O tricampeão do Mundo de Superbike mostrou-se competitivo ao longo de todo o fim de semana em Balaton Park com a Yamaha V4, recuperando da 18.ª posição da grelha para terminar em 13.º na corrida Sprint.
Na corrida principal, esteve na luta por um lugar entre os dez primeiros, mas acabou por cruzar a linha de meta na 11.ª posição, o melhor resultado da sua carreira no MotoGP até ao momento.
Apesar disso, Razgatlioglu admitiu não estar satisfeito com o resultado, considerando que uma alteração na afinação do travão-motor, feita para resolver um problema de bloqueio da roda traseira, acabou por ter o efeito contrário.
“Não, não estou satisfeito porque tinha ritmo, mas não estava a correr sozinho”, afirmou Razgatlioglu.

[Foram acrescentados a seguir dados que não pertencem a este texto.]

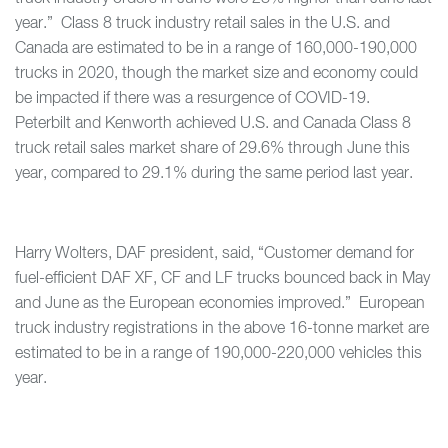
year.” Class 8 truck industry retail sales in the U.S. and
Canada are estimated to be in a range of 160,000-190,000
trucks in 2020, though the market size and economy could
be impacted if there was a resurgence of COVID-19.
Peterbilt and Kenworth achieved U.S. and Canada Class 8
truck retail sales market share of 29.6% through June this
year, compared to 29.1% during the same period last year.
Harry Wolters, DAF president, said, “Customer demand for
fuel-efficient DAF XF, CF and LF trucks bounced back in May
and June as the European economies improved.” European
truck industry registrations in the above 16-tonne market are
estimated to be in a range of 190,000-220,000 vehicles this
year.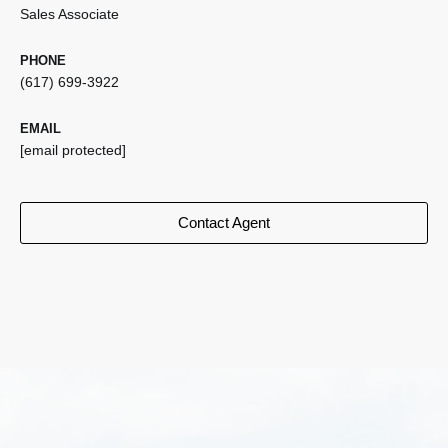
Sales Associate
PHONE
(617) 699-3922
EMAIL
[email protected]
Contact Agent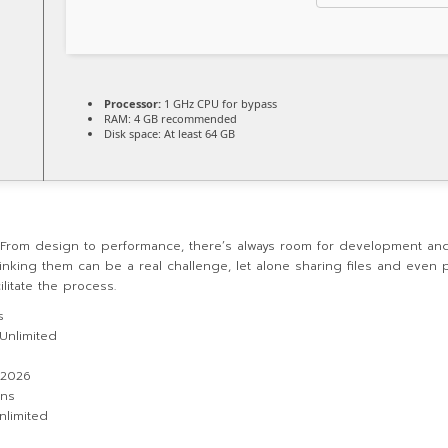
Processor:
1 GHz CPU for bypass
RAM:
4 GB recommended
Disk space:
At least 64 GB
. From design to performance, there’s always room for development and
ing them can be a real challenge, let alone sharing files and even 
ilitate the process.
s
 Unlimited
 2026
ons
nlimited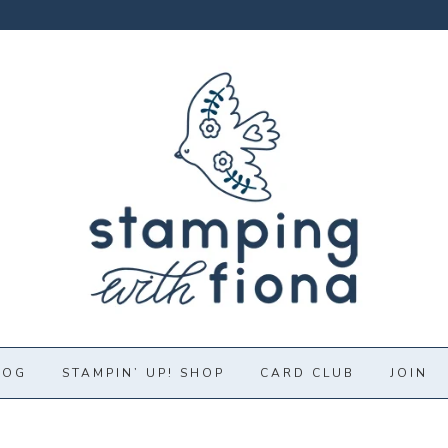
LOG
STAMPIN’ UP! SHOP
CARD CLUB
JOIN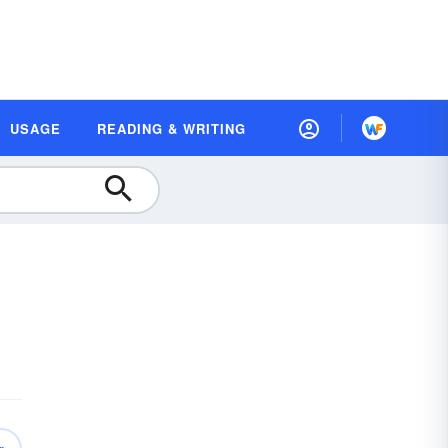
USAGE
READING & WRITING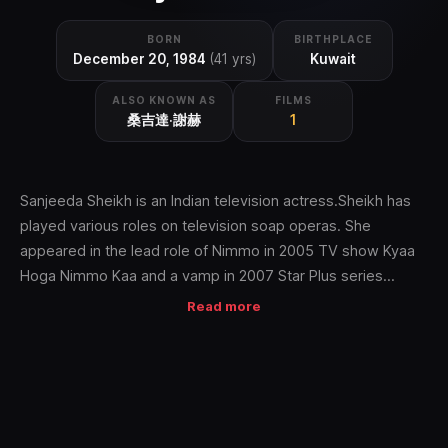
BORN
BIRTHPLACE
December 20, 1984
(41 yrs)
Kuwait
ALSO KNOWN AS
FILMS
桑吉達·謝赫
1
Sanjeeda Sheikh is an Indian television actress.Sheikh has
played various roles on television soap operas. She
appeared in the lead role of Nimmo in 2005 TV show Kyaa
Hoga Nimmo Kaa and a vamp in 2007 Star Plus series
Kayamath. She also appeared playing the role of Durga
Read more
Thakur as a revenge seeking woman in the thriller series Ek
Hasina Thi. Along with Aamir Ali she participated in the
dancing competition show Nach Baliye 3 and won the
competition. She married her longtime boyfriend Aamir Ali
on 2 March 2012.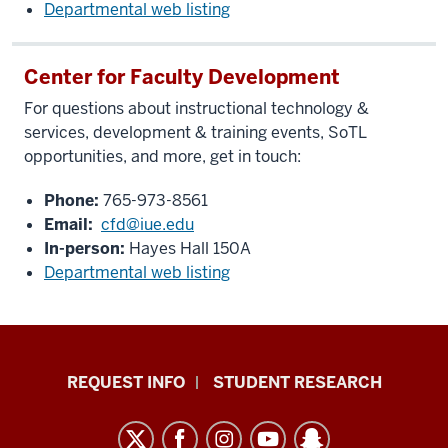
Departmental web listing
Center for Faculty Development
For questions about instructional technology &
services, development & training events, SoTL
opportunities, and more, get in touch:
Phone:
765-973-8561
Email:
cfd@iue.edu
In-person:
Hayes Hall 150A
Departmental web listing
Indiana
REQUEST INFO
STUDENT RESEARCH
University
East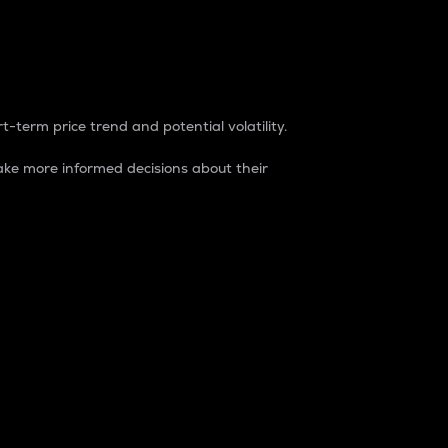
t-term price trend and potential volatility.
ke more informed decisions about their
rket. It is one way to measure the total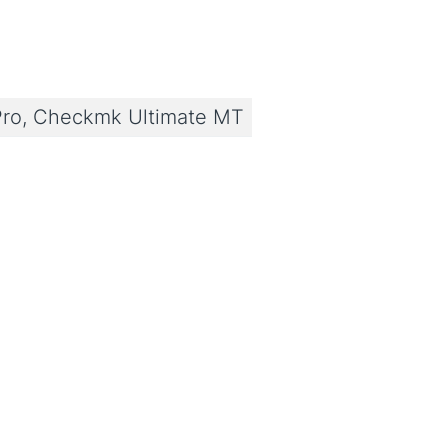
ro, Checkmk Ultimate MT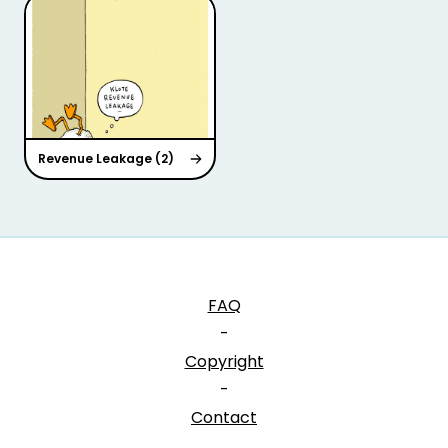
Revenue Leakage (2)
FAQ
-
Copyright
-
Contact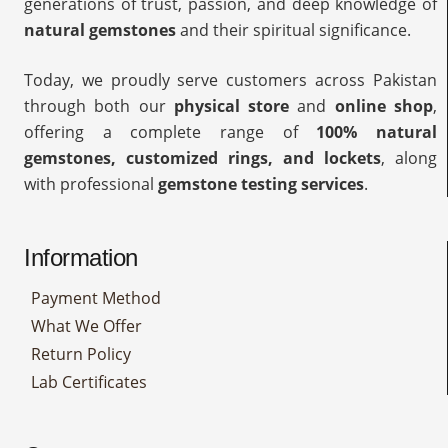
generations of trust, passion, and deep knowledge of
natural gemstones
and their spiritual significance.
Today, we proudly serve customers across Pakistan
through both our
physical store
and
online shop
,
offering a complete range of
100% natural
gemstones, customized rings, and lockets
, along
with professional
gemstone testing services
.
Information
Payment Method
What We Offer
Return Policy
Lab Certificates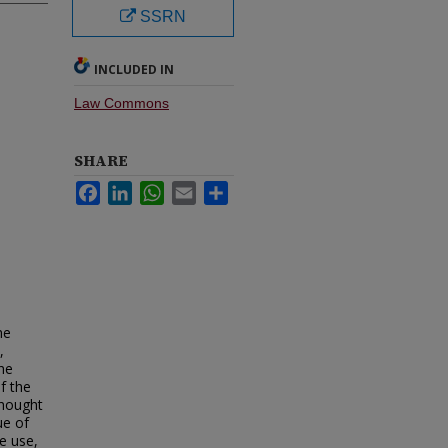
SSRN
INCLUDED IN
Law Commons
SHARE
Facebook
LinkedIn
WhatsApp
Email
Share
he
,
the
f the
thought
ue of
e use,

“O Jack [Miller], depois do acidente na partida [envolvendo Jorge Martín], fez algumas voltas sozinho e conseguiu manter o seu ritmo, mas eu estive sempre preso ao grupo. Não pilotei muito bem no início porque eles fazem sempre voltas iniciais estranhas. Depois, cometi vários erros porque, na curva cinco, após a volta de reconhecimento, alterei a configuração do travão-motor. Na qualificação tinha demasiado bloqueio da roda traseira e sentia-a bloquear muitas vezes. Decidimos então mudar o travão-motor porque esse bloqueio excessivo não era bom para o pneu. Parece que cometemos um erro, porque na corrida, na curva cinco, deixei de sentir o efeito do travão-motor. Sentia apenas a traseira a empurrar, perdia a frente e cometi vários erros nessa curva. Quando estou sozinho consigo facilmente alcançar o grupo, mas depois limito-me a segui-los porque nas retas perdemos muito tempo e é impossível ultrapassar alguém. Fico sempre atrás deles e acabo por terminar nessa posição. Parece fácil apanhar as KTM, mas nas retas perco muito terreno. Depois recupero nas curvas, mas assim que chegamos a outra reta voltamos a perder.”

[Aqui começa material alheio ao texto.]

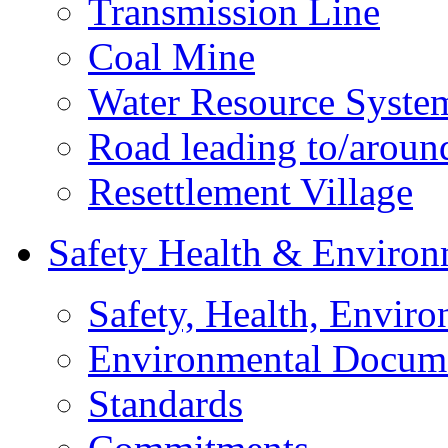
Transmission Line
Coal Mine
Water Resource Syste
Road leading to/around
Resettlement Village
Safety Health & Environ
Safety, Health, Enviro
Environmental Docum
Standards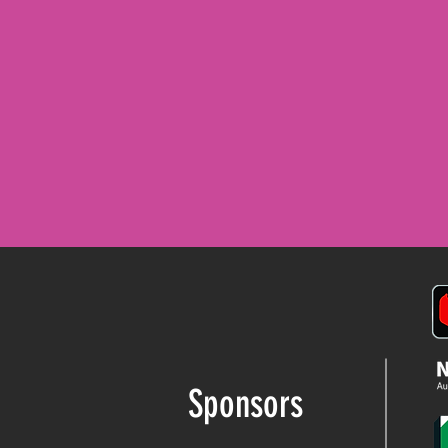
READ MORE
Sponsors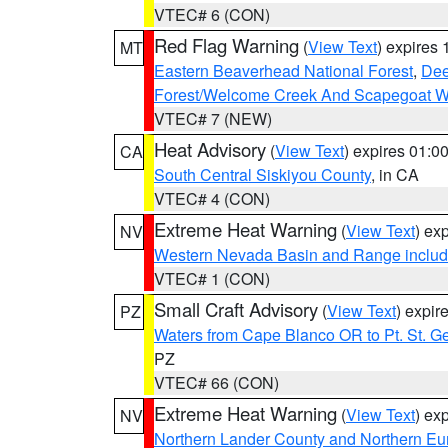
VTEC# 6 (CON)
Red Flag Warning
(
View Text
) expires
MT
Eastern Beaverhead National Forest
,
Dee
Forest/Welcome Creek And Scapegoat W
VTEC# 7 (NEW)
Heat Advisory
(
View Text
) expires 01:
CA
South Central Siskiyou County
, in CA
VTEC# 4 (CON)
Extreme Heat Warning
(
View Text
) ex
NV
Western Nevada Basin and Range includ
VTEC# 1 (CON)
Small Craft Advisory
(
View Text
) expi
PZ
Waters from Cape Blanco OR to Pt. St. G
PZ
VTEC# 66 (CON)
Extreme Heat Warning
(
View Text
) ex
NV
Northern Lander County and Northern Eu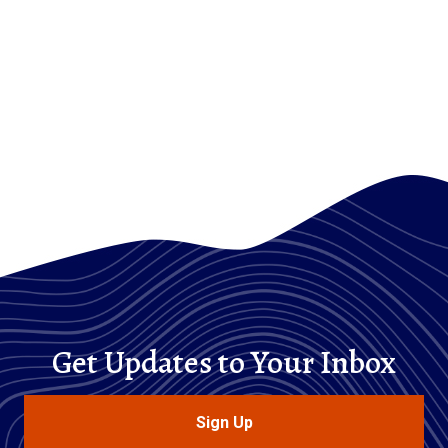
Get Updates to Your Inbox
Sign Up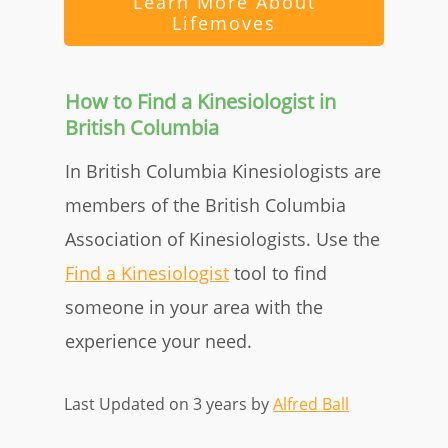
Learn More About
Lifemoves
How to Find a Kinesiologist in
British Columbia
In British Columbia Kinesiologists are
members of the British Columbia
Association of Kinesiologists. Use the
Find a Kinesiologist
tool to find
someone in your area with the
experience your need.
Last Updated on 3 years by
Alfred Ball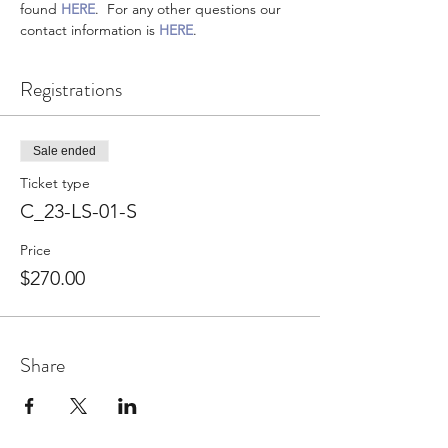
found 
HERE
.  For any other questions our 
contact information is 
HERE
.
Registrations
Sale ended
Ticket type
C_23-LS-01-S
Price
$270.00
Share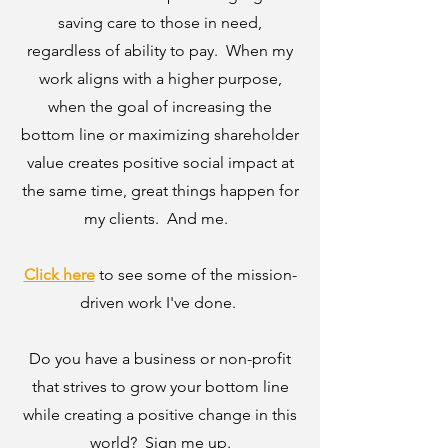
saving care to those in need,
regardless of ability to pay. When my
work aligns with a higher purpose,
when the goal of increasing the
bottom line or maximizing shareholder
value creates positive social impact at
the same time, great things happen for
my clients. And me.
Click here
to see some of the mission-
driven work I've done.
Do you have a business or non-profit
that strives to grow your bottom line
while creating a positive change in this
world? Sign me up.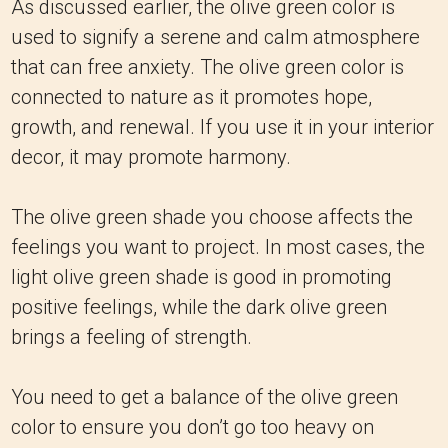
As discussed earlier, the olive green color is
used to signify a serene and calm atmosphere
that can free anxiety. The olive green color is
connected to nature as it promotes hope,
growth, and renewal. If you use it in your interior
decor, it may promote harmony.
The olive green shade you choose affects the
feelings you want to project. In most cases, the
light olive green shade is good in promoting
positive feelings, while the dark olive green
brings a feeling of strength.
You need to get a balance of the olive green
color to ensure you don’t go too heavy on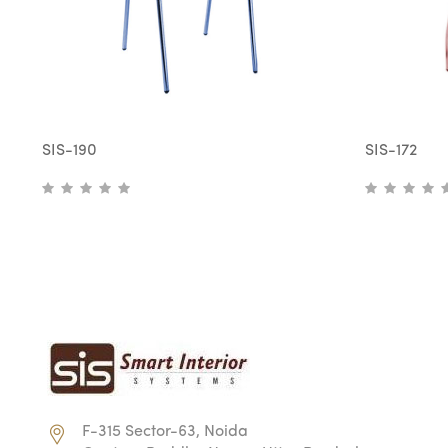
SIS-190
SIS-172
F-315 Sector-63, Noida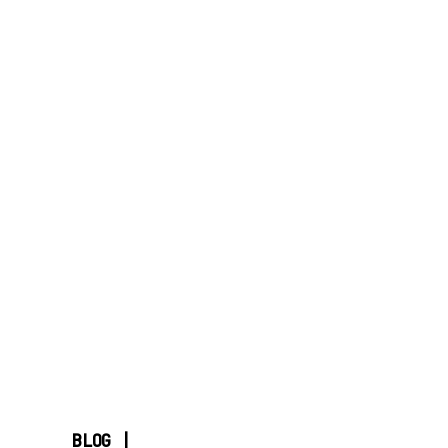
BLOG |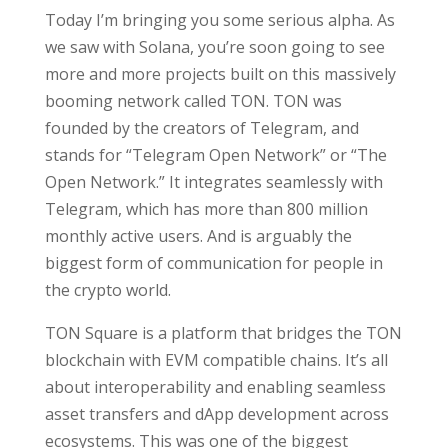
Today I’m bringing you some serious alpha. As
we saw with Solana, you’re soon going to see
more and more projects built on this massively
booming network called TON. TON was
founded by the creators of Telegram, and
stands for “Telegram Open Network” or “The
Open Network.” It integrates seamlessly with
Telegram, which has more than 800 million
monthly active users. And is arguably the
biggest form of communication for people in
the crypto world.
TON Square is a platform that bridges the TON
blockchain with EVM compatible chains. It’s all
about interoperability and enabling seamless
asset transfers and dApp development across
ecosystems. This was one of the biggest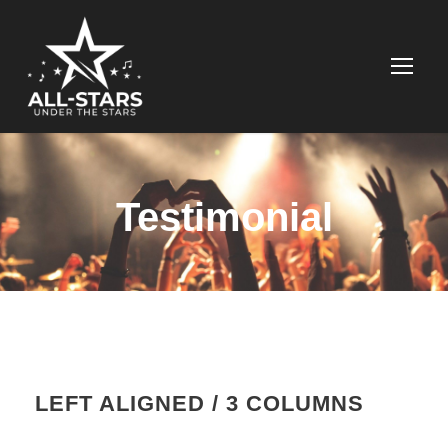
Testimonial
LEFT ALIGNED / 3 COLUMNS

Apesar da frustração, o piloto turco reconheceu que este foi o seu melhor fim de semana desde a chegada à MotoGP.
“Mas tudo bem, foi o meu melhor fim de semana. Terminei em 11.º, mas sinto que deixei escapar um lugar no top 10 porque tinha ritmo para isso. Na última volta fiz 1m39,6s. No grupo da frente, penso que apenas o Iker Lecuona fez um tempo na casa do 1m39s. Os outros pilotos rodaram em 1m40s. Eu tinha ritmo, mas apenas quando estava sozinho. Quando alcançava o grupo, acabava por rodar ao ritmo deles, mais devagar, porque ultrapassá-los era muito difícil.”